Au sujet des “fonds destinés aux partants volontaires à la retraite” qui revient selon lui comme un serpent de mer dans la bouche de même auteur «à l’imagination débridée», le président de CNAS Faso Heere se dit surpris de son audace de s’en prendre, près de 32 ans après la fin de la Transition 1991-1992, au Premier ministre de l’époque qui pourtant n’était ni Ministre des Finances, ni Ministre du Plan, ni Directeur du Trésor, en occultant ses camarades de l’UDPM qui ont occupé ces postes dans les années précédant le 26 mars 1991. Et de s’interroger si les insinuations infondées de l’auteur contre sa personne ne visent à susciter contre sa personne une action judiciaire en «calomnie et diffamation». En tout état de cause, M. Sacko estime que Choguel n’a raconté que des élucubrations en parlant dans le livre du procès intenté contre le Président Moussa Traoré.

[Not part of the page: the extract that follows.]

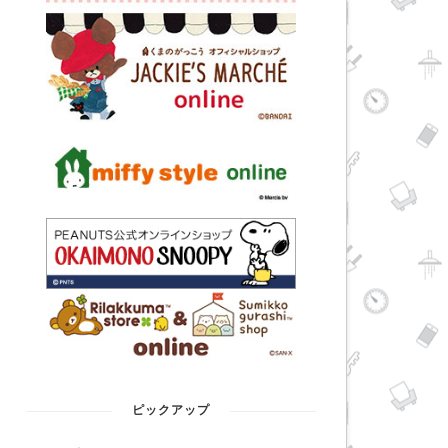
ピックアップ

Aux dires de Souamana Sacko, c’est sur insistance du Premier ministre qu’il était que Moussa Traoré et compagnies ont eu droit à un procès public et équitable en lieu et place de la potence réclamé d’alors par un fort courant d’opinion. Entre autres arguments, il dit avoir fait valoir au Président ATT que : l’opinion publique est par définition versatile avant de l’inviter à se comporter en homme d’Etat qu’en vulgaires politiciens simplement avides d’ovations populaires face à l’Histoire. C’est encore «Zou», selon ses propres explications, qui a pesé de tout son poids pour que le Président Moussa Traoré et ses co-accusés aient accès à des avocats de leur choix, y compris des avocats étrangers.
Comme quoi, contrairement aux allégations, il n’a jamais profité de son poste de PM d’alors pour régler ses comptes avec le régime déchu de Moussa Traoré.